Reagan insists he wants a trade bill despite veto. Democrats see plant-closing clause a sure vote-getter in fall contest

President Reagan threw down the gauntlet before Congress yesterday by vetoing an omnibus trade bill three years in the making. Before day's end, the House of Representatives was set to hurl the gauntlet right back at him by voting to override the veto.

But Mr. Reagan has engaged Congress in a contest of wills that he is likely to win. The Senate will attempt to override the President's veto after it returns from a week-long Memorial Day recess, but prospects for an override vote in the upper chamber are said to be slim. The Senate passed the final version of the trade bill three votes short of the two-thirds margin required to override a presidential veto.

``I would say the probability is that the veto will be sustained,'' says Senate majority leader Robert Byrd (D) of West Virgina. Sen. John Danforth (R) of Missouri concludes: ``We aren't going to get a trade bill if the President doesn't want a trade bill.''

Reagan administration officials say that the President does want a trade bill.

In his veto message, Reagan repeated his opposition to provisions in the bill that would require 60 days' advance notice of plant closings and major layoffs, and restrict oil production in Alaska. ``I am convinced this bill will cost jobs and damage our economic growth,'' he said.

But White House spokesman Marlin Fitzwater said the President would support trade legislation that did not include the plant-closing provision and shorn of Alaskan oil restrictions.

Reagan suggested a compromise that that would make plant-closing notification voluntary. ``I support voluntarily giving workers or communities as much advance warning as possible when a layoff or closing becomes necessary. ... It is the humane thing to do,'' the President said in his message.

Yet even if the President does want to sign a trade bill into law before he leaves office in January, there may not be enough time. The Democrats who hold the majority in both houses of Congress have an ambitious legislative agenda that remains unfinished.

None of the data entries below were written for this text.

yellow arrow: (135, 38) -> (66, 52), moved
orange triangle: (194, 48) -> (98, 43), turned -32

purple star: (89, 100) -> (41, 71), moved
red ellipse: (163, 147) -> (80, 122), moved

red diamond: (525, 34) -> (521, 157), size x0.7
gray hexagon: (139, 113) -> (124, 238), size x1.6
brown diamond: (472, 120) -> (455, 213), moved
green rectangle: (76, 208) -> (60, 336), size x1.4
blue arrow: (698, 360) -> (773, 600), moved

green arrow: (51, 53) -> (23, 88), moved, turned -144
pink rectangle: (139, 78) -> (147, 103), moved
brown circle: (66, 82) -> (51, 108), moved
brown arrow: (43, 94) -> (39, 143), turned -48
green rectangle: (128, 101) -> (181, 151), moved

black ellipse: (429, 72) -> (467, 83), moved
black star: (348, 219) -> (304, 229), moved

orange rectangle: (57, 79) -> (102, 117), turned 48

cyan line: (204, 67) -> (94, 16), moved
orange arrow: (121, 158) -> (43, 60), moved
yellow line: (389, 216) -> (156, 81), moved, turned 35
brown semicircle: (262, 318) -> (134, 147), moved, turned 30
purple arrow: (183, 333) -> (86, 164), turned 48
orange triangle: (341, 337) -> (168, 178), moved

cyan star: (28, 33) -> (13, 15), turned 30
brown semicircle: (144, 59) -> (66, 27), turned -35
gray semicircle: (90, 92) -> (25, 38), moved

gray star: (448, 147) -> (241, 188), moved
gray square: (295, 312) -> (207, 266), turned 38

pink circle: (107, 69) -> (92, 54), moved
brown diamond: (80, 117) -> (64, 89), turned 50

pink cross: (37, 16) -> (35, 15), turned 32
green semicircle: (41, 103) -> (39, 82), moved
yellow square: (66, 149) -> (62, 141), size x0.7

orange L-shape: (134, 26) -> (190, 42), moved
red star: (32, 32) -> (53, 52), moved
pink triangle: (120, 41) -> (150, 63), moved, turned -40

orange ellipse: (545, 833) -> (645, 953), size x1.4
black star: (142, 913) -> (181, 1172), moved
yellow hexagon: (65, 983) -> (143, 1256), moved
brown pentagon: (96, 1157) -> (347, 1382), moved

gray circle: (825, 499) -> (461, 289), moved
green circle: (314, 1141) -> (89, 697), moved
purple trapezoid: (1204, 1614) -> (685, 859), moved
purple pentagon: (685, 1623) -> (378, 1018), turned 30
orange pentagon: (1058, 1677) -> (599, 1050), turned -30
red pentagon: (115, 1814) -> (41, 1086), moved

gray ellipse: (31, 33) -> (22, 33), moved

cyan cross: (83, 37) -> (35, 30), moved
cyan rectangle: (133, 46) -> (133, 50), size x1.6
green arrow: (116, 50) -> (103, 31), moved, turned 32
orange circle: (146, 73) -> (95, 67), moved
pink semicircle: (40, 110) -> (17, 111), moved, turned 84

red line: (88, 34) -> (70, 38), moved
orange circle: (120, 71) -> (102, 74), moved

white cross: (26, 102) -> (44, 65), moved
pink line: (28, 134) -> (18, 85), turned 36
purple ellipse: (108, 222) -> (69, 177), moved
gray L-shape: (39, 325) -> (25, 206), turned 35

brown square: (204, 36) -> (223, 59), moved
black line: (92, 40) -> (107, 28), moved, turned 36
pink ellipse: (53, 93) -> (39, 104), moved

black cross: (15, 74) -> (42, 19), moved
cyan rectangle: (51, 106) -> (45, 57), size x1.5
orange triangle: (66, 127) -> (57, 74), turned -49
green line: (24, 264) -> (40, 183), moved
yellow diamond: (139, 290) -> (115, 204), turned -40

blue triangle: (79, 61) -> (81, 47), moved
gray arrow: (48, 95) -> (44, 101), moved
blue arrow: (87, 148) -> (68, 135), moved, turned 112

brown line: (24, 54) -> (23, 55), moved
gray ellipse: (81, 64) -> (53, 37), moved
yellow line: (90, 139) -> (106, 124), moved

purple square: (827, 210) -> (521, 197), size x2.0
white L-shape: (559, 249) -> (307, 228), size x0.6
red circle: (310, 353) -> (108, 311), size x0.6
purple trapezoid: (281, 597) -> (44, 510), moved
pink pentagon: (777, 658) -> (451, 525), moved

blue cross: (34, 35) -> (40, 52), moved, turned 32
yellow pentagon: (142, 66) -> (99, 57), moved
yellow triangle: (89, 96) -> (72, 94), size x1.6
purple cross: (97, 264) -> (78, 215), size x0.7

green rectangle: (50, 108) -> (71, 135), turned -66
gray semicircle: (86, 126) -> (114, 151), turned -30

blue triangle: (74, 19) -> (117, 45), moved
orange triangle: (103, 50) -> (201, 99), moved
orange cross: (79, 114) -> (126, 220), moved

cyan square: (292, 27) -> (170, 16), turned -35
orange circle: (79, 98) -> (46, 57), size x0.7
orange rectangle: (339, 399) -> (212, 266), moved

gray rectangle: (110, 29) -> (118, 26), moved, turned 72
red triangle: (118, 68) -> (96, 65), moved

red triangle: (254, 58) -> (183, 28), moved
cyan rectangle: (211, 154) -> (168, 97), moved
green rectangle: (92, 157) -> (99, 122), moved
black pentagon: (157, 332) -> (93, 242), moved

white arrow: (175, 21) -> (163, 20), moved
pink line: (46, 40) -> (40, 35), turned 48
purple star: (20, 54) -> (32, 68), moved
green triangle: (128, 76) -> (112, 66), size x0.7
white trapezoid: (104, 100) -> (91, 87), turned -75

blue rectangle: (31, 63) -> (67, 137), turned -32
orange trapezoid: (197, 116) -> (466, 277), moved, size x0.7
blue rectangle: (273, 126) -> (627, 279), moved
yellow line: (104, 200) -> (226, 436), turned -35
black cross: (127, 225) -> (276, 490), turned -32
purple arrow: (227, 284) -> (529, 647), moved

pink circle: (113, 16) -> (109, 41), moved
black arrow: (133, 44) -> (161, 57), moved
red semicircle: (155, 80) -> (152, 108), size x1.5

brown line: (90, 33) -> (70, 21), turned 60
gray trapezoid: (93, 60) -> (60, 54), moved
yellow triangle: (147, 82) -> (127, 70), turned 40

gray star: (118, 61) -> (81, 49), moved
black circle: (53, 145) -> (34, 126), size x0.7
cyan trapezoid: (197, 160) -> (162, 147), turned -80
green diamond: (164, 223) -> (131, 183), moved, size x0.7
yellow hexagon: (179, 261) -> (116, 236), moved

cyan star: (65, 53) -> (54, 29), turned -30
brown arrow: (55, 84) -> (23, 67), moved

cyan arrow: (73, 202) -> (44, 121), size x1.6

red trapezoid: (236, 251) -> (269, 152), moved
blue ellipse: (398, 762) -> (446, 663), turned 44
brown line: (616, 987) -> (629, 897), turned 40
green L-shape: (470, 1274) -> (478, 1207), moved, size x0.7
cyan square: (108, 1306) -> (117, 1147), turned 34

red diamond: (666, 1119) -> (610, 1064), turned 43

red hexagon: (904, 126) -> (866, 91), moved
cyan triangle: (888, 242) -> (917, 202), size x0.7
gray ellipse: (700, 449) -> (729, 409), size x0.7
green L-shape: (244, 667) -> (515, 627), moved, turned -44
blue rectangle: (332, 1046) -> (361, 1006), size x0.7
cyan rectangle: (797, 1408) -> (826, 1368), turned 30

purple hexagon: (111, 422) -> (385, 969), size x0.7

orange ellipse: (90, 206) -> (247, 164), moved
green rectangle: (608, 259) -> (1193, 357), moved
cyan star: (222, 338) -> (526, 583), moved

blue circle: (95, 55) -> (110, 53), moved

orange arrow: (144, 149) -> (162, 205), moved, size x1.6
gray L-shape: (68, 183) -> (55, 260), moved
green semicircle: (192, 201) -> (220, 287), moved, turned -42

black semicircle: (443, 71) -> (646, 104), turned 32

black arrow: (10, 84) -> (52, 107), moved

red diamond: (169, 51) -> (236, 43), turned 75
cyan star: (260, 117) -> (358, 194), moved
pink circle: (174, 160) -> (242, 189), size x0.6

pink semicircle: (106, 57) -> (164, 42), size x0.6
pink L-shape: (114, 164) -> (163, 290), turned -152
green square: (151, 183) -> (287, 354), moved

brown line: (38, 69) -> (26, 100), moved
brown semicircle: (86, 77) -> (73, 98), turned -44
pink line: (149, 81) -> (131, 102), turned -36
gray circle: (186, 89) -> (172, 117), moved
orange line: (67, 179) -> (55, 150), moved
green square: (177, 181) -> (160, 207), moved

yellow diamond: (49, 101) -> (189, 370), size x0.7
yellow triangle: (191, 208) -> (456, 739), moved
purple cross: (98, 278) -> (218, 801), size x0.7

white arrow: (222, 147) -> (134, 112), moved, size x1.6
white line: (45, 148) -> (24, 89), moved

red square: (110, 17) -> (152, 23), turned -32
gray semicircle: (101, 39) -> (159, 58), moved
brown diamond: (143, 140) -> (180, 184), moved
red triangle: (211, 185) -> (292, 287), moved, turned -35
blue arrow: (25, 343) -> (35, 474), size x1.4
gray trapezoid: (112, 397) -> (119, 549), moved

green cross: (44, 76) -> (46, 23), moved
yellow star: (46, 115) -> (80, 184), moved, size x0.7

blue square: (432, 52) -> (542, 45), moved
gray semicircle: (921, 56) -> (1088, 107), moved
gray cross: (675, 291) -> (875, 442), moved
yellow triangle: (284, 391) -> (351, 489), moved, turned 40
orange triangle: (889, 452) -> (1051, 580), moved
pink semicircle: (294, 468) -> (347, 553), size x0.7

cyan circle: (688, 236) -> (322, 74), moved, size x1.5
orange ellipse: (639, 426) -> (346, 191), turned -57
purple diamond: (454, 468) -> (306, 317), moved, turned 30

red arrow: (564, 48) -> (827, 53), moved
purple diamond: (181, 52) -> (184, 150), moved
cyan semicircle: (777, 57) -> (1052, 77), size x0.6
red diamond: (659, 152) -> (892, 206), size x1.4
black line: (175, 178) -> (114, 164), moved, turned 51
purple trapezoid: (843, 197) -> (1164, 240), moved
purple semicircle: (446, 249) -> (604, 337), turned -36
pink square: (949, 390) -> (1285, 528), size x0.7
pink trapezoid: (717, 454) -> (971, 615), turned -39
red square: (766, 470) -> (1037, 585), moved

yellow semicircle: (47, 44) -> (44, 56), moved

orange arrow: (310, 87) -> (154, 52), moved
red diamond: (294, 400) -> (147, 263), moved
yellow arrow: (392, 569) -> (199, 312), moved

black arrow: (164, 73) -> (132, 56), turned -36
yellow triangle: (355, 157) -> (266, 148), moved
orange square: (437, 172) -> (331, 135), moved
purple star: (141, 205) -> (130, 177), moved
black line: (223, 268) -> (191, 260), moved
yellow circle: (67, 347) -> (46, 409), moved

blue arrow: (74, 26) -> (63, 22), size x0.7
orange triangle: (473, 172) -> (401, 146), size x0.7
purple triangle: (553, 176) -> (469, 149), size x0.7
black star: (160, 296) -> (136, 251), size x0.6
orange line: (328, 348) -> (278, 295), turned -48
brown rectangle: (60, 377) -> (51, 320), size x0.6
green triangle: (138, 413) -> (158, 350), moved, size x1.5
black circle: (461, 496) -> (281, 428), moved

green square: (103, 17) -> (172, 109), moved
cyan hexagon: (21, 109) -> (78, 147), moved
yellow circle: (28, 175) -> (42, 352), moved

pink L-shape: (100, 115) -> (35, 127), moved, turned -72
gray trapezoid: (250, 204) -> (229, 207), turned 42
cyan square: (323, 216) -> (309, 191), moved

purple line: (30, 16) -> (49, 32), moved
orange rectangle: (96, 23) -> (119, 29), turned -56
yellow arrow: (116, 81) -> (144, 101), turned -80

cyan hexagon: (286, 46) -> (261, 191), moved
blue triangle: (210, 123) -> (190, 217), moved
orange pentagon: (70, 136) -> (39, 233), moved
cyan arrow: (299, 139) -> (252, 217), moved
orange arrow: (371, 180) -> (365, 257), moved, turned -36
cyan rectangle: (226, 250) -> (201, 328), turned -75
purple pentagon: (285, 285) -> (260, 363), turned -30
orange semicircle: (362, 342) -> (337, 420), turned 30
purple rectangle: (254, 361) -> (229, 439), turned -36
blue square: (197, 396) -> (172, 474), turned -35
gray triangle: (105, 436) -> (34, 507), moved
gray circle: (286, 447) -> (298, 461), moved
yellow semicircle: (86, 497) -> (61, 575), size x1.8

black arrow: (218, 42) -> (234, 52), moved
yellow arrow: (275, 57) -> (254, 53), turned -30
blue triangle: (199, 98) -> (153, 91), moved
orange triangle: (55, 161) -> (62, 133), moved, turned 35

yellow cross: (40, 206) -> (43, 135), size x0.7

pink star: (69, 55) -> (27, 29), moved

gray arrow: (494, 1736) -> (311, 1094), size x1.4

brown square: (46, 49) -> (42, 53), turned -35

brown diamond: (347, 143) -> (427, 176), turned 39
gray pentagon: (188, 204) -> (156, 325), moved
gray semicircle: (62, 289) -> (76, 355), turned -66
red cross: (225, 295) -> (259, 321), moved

``We've got so much to do in our committee - catastrophic health insurance, welfare reform, the Canadian free-trade agreement,'' says Sen. Lloyd Bentsen (D) of Texas, chairman of the Senate Finance Committee. ``It is going to be awfully hard to write another trade bill.''

It will be particularly difficult to move another massive trade bill through the Senate, where individual members have the power to offer multiple amendments and slow the legislative process. ``The rules being what they are in the Senate, it's very difficult to say that any stripped-down bill can be quickly turned around and sent back to the President,'' Senator Byrd says. ``Anybody who thinks that can be done in the Senate is simply naive.''

Nevertheless, Democrats and Republicans alike have some strong incentives to try to put the veto behind them and come up with another bill. Some Republicans fret that Reagan's decision to veto the bill principally because of the plant-closing provision hands the Democrats a golden campaign issue. ``It makes us look like the water-carriers of the Fortune 500,'' grumbles a strategist for Vice-President George Bush's presidential campaign.

Indeed, many Democrats consider the veto to be a bonanza, particularly since it was triggered by the plant-closing provision. ``The President's brought the party back together better than we could ever do,'' exults House majority whip Tony Coelho (D) of California.

Representative Coelho and other Democrats believe the plant-closing issue lets them flog Republican economic and social policies in vivid, easily understood terms. In addition, some Democratic strategists believe that the issue could be used to repatriate blue-collar workers who helped loft Reagan to victory in 1980.

``The budget deficit is an abstract problem,'' says William Marshall, policy director of the Democratic Leadership Council. ``Plant closing is something an ordinary worker can understand; it's an issue of common decency.''

Yet Democrats, too, have some strong reasons to bargain. The trade bill has been a top priority among Democratic leaders, a legislative showcase for the Democratic trade policies that they have wanted to contrast with the administration's.

``We really don't want three years of work to go down the tubes,'' says aDemocratic leadership aide. ``We managed to get the administration to buy on to so much stuff, to let it all go now would be too awful.''

Consequently, Democrats seem ready to try to come to some sort of accommodation with Republicans on the plant-closing issue. Says House Speaker Jim Wright (D) of Texas: ``If, at first, you don't succeed, try playing second base.''

Staff writer Ron Scherer in New York contributed to this story.